Qui? moi, le retenir !

J'en dois perdre plutôt jusques au souvenir.
Tu veux donc que je flatte une ardeur insensée ?

PHÉNICE.

Titus n'a point encore expliqué sa pensée.
Rome vous voit, madame, avec des yeux jaloux :
La rigueur de ses lois m'épouvante pour vous.
L'hymen chez les Romains n'admet qu'une Romaine:
Rome hait tous les rois; et Bérénice est reine.

BÉRÉNICE.

Le temps n'est plus, Phénice, où je pouvois trembler.
Titus m'aime; il peut tout; il n'a plus qu'à parler,
Il verra le sénat m'apporter ses hommages,
Et le peuple de fleurs couronner ses images.
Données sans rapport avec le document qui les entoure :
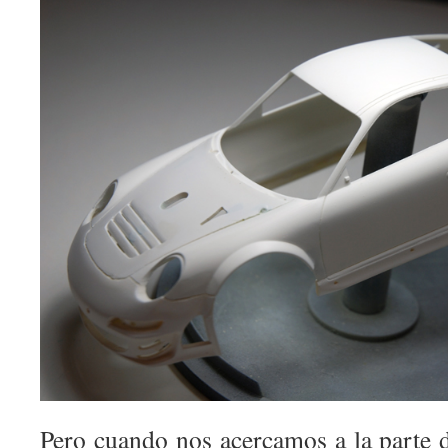
Pero cuando nos acercamos a la parte de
De cette nuit, Phénice, as-tu vu la splendeur?
Tes yeux ne sont-ils pas tout pleins de sa grandeur?
Ces flambeaux, ce bûcher, cet nuit enflammée,
Ces aigles, ces faisceaux, ce peuple, cette armée,
Cette foule de rois, ces consuls, ce sénat,
Qui tous de mon amant empruntoient leur éclat;
Cette pourpre, cet or, que rehaussoit sa gloire,
Et ces lauriers encor témoins de sa victoire;
Tous ces yeux qu'on voyoit venir de toutes parts
Confondre sur lui seul leurs avides regards;
Ce port majestueux, cette douce présence....
Cief! avec quel respect et quelle complaisance
Tous les cœurs en secret l'assuroient de leur foi!
Parle peut-on le voir sans penser, comme moi,
Qu'en quelque obscurité que le sort l'eût fait naître
Le monde en le voyant eût reconnu son maître?
Mais, Phénice, où in'emporte un souvenir charmant?